Los niños pareciera que consumen alcohol pro­ducto de una escasez de habilidades sociales, de no saber cómo hablar, de cómo entretenerse, si es que no tienen algo en el cuerpo que les “condimente” su comportamiento social. Debido a eso, también se produce el alto consumo de pastillas, como el éxta­sis, anfetaminas o jarabes, que de una u otra mane­ra activan el sistema emocional para poder tener la personalidad que sin estos elementos anexos les sería imposible poseer.

Alcohol y “carrete”

Quizás si lográramos que nuestros hijos se comunicaran más, usaran menos la tecnología o que desarrollaran la sobremesa que mencionaba en los capítulos anteriores, llegarían con la habilidad de poder conversar y, por lo tanto, no requerirían de factores externos para desarrollar habilidades sociales. No necesitarían el alcohol.

Esto configura un tipo de carrete o de fiesta muy distorsionada, donde se baila solo, donde el baile en pareja está sólo condimentado por el primer beso o el inicio sexual; donde la música y el ruido dificultan notoriamente la capacidad para conversar. Donde el consumo de alcohol es clave y el tema de la comida o el compartir desaparece, y, por lo tanto, se abre el espacio también para que gente inescrupulosa pueda darles drogas a los adolescentes, sin que ellos se den cuenta. Por eso siempre señalo, en forma muy insis­tente, que no permitan que les abran una bebida a sus espaldas, que no se separen nunca de su vaso, que vayan hasta el baño con él, porque no sería nada raro que alguien en forma gratuita y aparentemente generosa les vaya a colocar droga con el fin de que se genere la dependencia y después evidentemente empezar a hacer el negocio.

El tema de los carretes es algo que debiera estar vigilado por los padres y ojalá se hiciera, sobre todo a esta edad, en la casa y no fuera de ella, o en colegios vigilados por adultos. Las reuniones sociales de los adolescentes deben estar supervisadas por adultos, para que estos últimos vayan tomando conciencia y conocimiento de lo que allí está ocurriendo y, al mis­mo tiempo, sirvan de freno para los conflictos que se presenten.

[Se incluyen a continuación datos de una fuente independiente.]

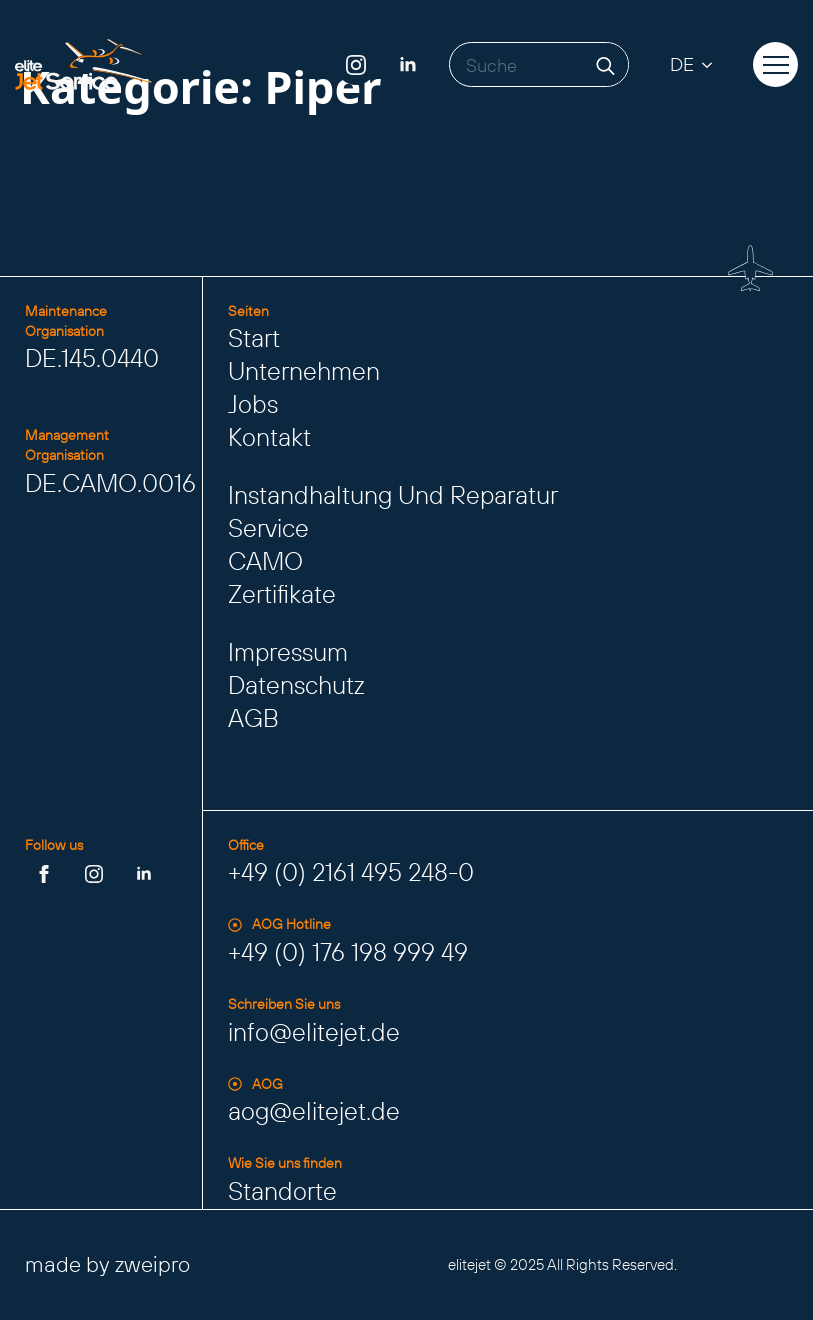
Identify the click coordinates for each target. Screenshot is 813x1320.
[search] (605, 65)
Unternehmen (304, 371)
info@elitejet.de (314, 1032)
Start (254, 338)
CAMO (265, 561)
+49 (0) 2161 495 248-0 (351, 872)
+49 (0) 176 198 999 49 (348, 952)
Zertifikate (282, 594)
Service (268, 528)
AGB (253, 718)
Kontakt (269, 437)
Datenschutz (296, 685)
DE (682, 64)
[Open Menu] (776, 65)
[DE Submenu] (713, 64)
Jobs (253, 404)
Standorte (282, 1191)
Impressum (288, 652)
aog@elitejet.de (314, 1111)
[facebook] (44, 874)
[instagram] (356, 65)
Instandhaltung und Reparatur (393, 495)
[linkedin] (408, 65)
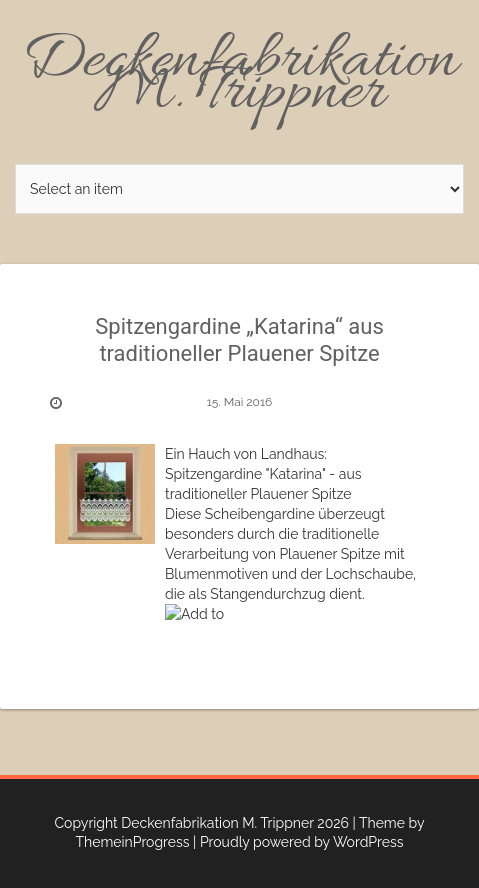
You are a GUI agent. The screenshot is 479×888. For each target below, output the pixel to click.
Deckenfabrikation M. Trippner (240, 78)
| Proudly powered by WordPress (298, 842)
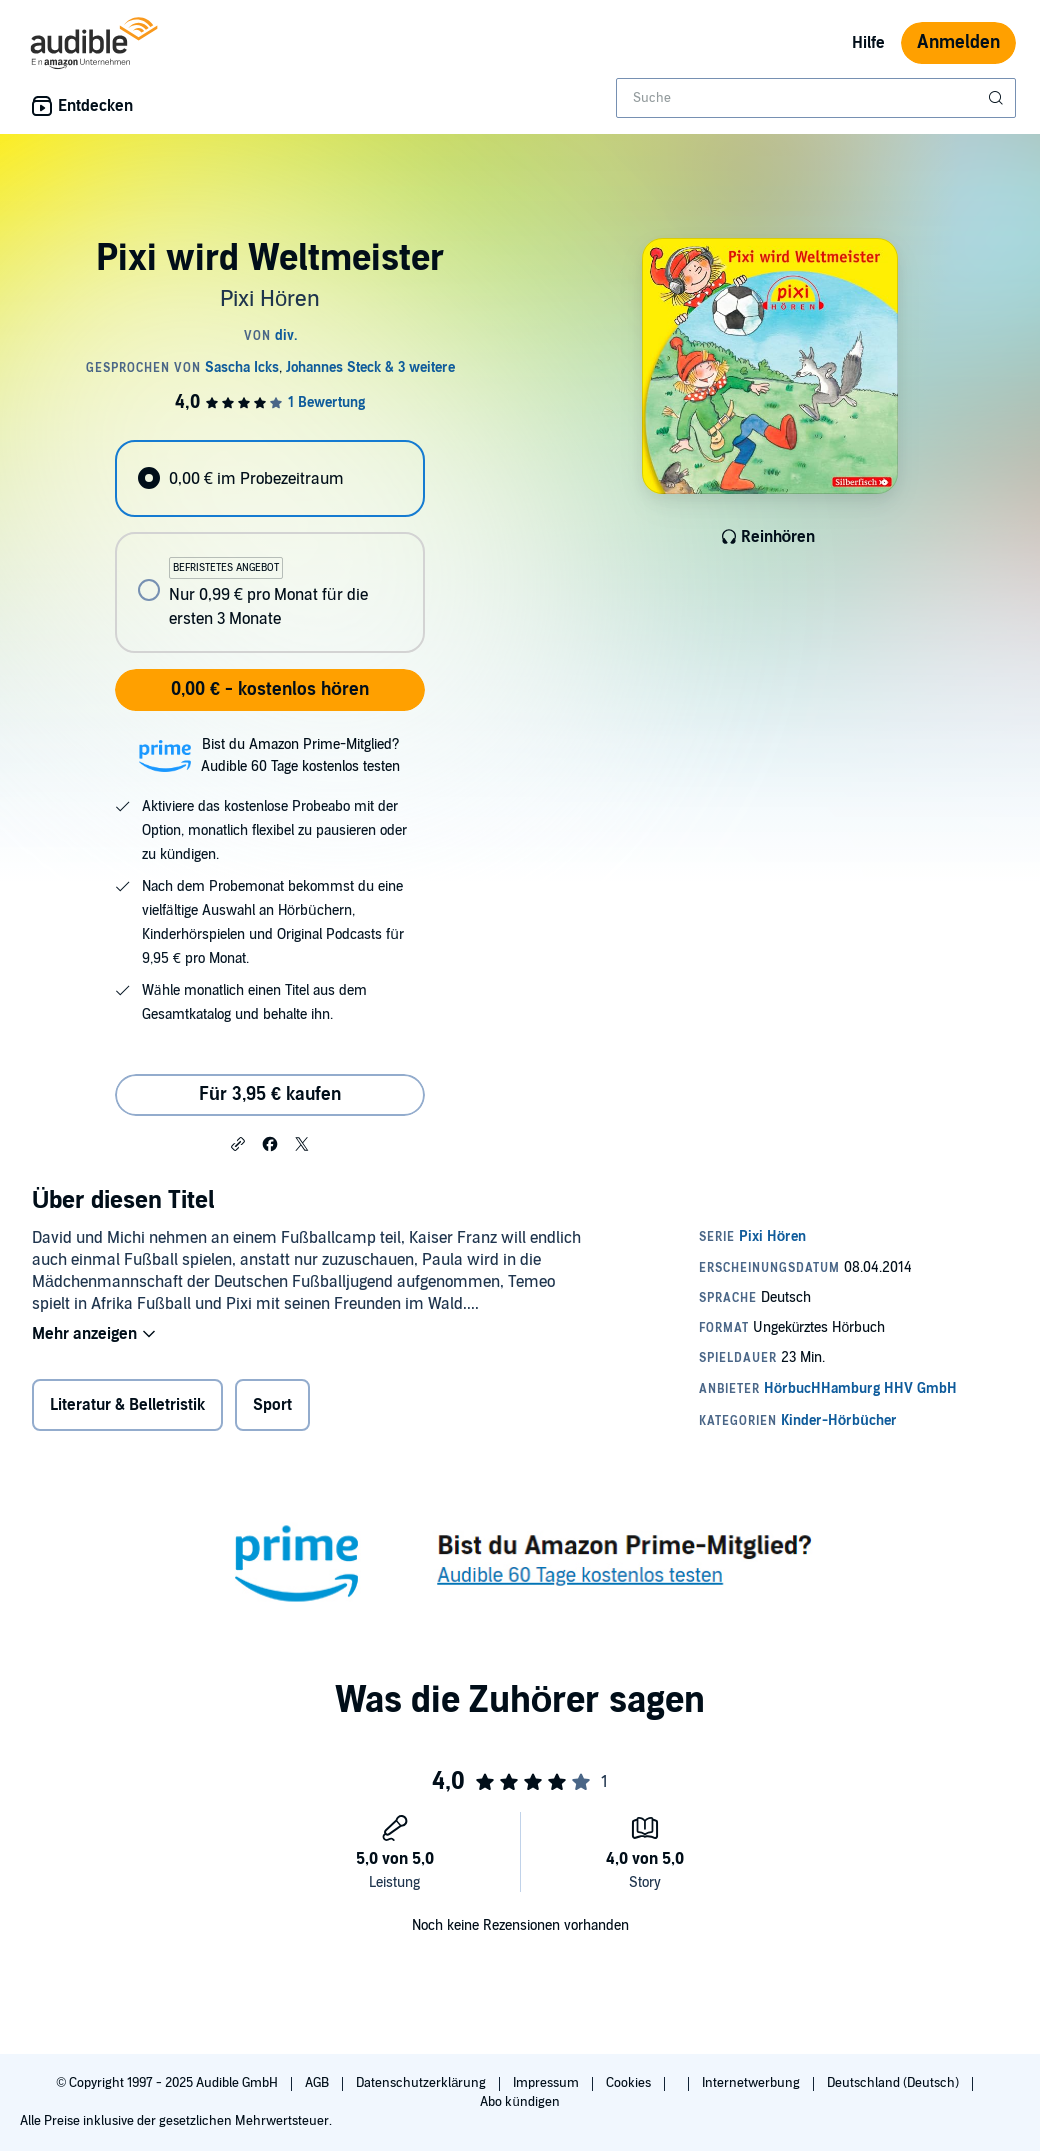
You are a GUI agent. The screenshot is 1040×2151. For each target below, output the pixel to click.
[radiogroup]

Según mis estudios, todos los problemas de alco­hol, de drogas, de desinhibición sexual o de violencia, dentro de estas actividades sociales adolescentes, se inician después de las 2:30 horas. Por lo tanto, quiero decir con esto que a esta hora parece razonable el hecho de colocar un límite en los horarios de permiso de estos jóvenes. Permitir un horario más tarde pue­de generar un montón de riesgos, que ningún padre bueno y sano y bien centrado valóricamente quisiera que sus hijos vivieran.

Este tema que si bien comienza con mayor efer­vescencia en Primero y Segundo Medio en el colegio, se termina de consolidar en Tercero y Cuarto. Se rela­ciona también con la falta de comunicación familiar posterior a estos eventos. Generalmente, los niños duermen mucho al otro día, tienen muy poca comu­nicación con sus padres y no se sientan a la mesa. Acá también hay que poner un freno.

Algunos consejos para padres

Los niños tienen que decidir un solo día del fin de semana para poder salir, no ambos. Y cuando hay vacaciones, no se debe salir todos los días, sino que un día a la semana, y uno o dos del fin de semana; de esa forma, ellos no relacionan las vacaciones con el desenfreno, el descontrol o con hacer lo que quieran. El descansar también tiene que tener un orden para que apunte a una mejor convivencia familiar. Los lími­tes en las vacaciones tienen que estar puestos desde el primer día y no a medida que vayan surgiendo los conflictos, porque ya en este punto va a ser muy difí­cil poder controlarlos.